- **EXERCISE DIRECTIONS**
Among the lines of the listing below, count those with the string "مزید". Give the number and no commentary.

- **SOURCE DATA**

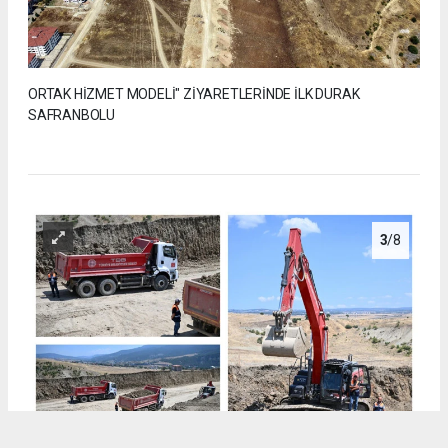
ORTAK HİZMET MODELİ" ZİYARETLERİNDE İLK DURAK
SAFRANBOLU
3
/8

--

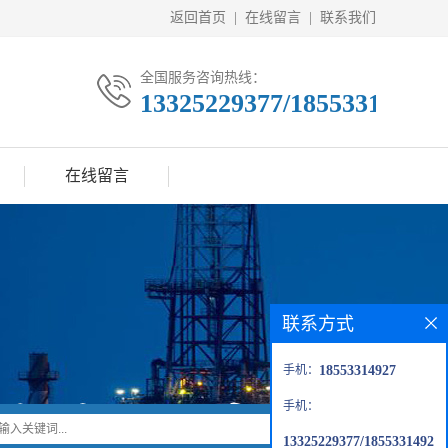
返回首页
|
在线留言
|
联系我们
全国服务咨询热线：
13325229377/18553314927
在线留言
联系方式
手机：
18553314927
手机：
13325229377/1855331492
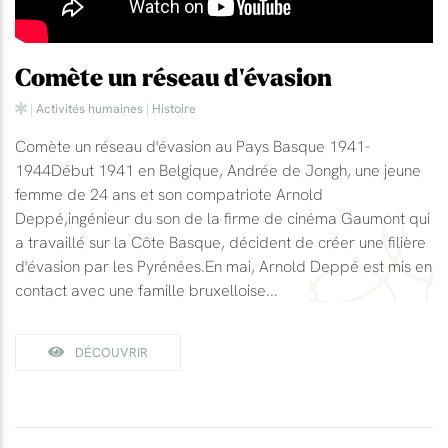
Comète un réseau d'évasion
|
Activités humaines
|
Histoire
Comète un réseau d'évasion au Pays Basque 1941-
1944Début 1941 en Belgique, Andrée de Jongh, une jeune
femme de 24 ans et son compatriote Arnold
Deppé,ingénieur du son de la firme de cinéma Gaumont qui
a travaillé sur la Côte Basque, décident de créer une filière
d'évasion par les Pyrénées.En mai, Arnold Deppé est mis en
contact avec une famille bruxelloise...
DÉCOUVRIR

...

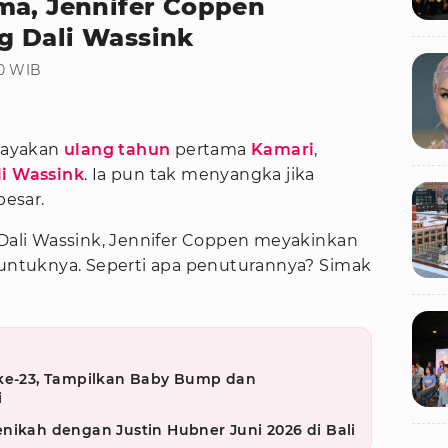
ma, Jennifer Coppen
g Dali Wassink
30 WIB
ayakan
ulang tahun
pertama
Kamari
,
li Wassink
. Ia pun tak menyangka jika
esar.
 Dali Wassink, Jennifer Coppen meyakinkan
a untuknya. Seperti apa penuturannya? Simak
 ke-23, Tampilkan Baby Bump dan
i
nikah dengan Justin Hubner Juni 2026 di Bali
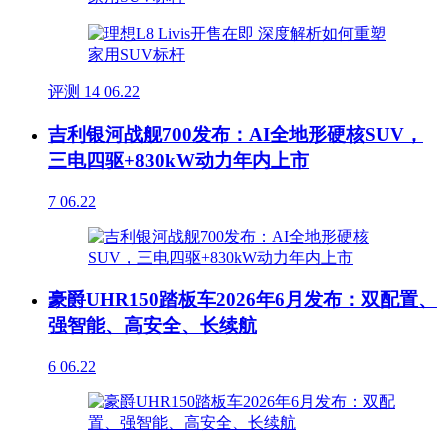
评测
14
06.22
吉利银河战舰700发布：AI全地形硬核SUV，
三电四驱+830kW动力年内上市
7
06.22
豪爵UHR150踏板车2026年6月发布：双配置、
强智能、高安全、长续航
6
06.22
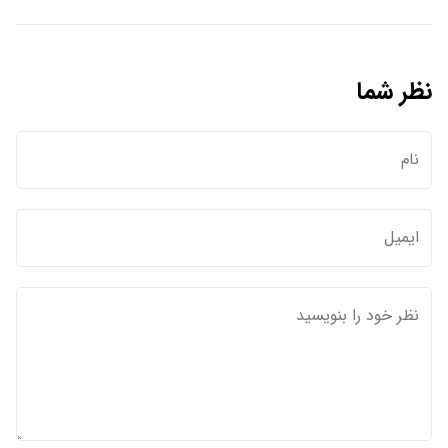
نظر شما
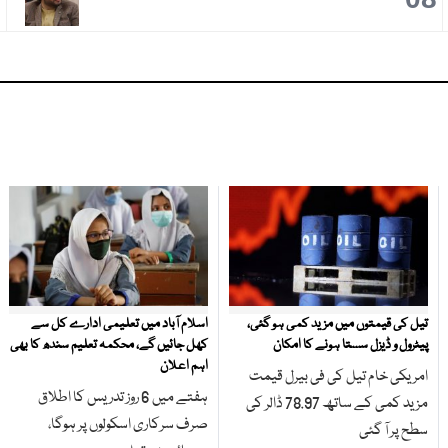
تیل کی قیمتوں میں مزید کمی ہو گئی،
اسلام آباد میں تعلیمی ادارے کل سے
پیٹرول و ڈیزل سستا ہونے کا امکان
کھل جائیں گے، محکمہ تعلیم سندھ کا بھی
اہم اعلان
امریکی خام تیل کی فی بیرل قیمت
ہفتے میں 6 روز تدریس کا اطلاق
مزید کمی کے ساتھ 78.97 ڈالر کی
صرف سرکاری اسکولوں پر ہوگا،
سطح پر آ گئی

- **FINISHED EXERCISE**
2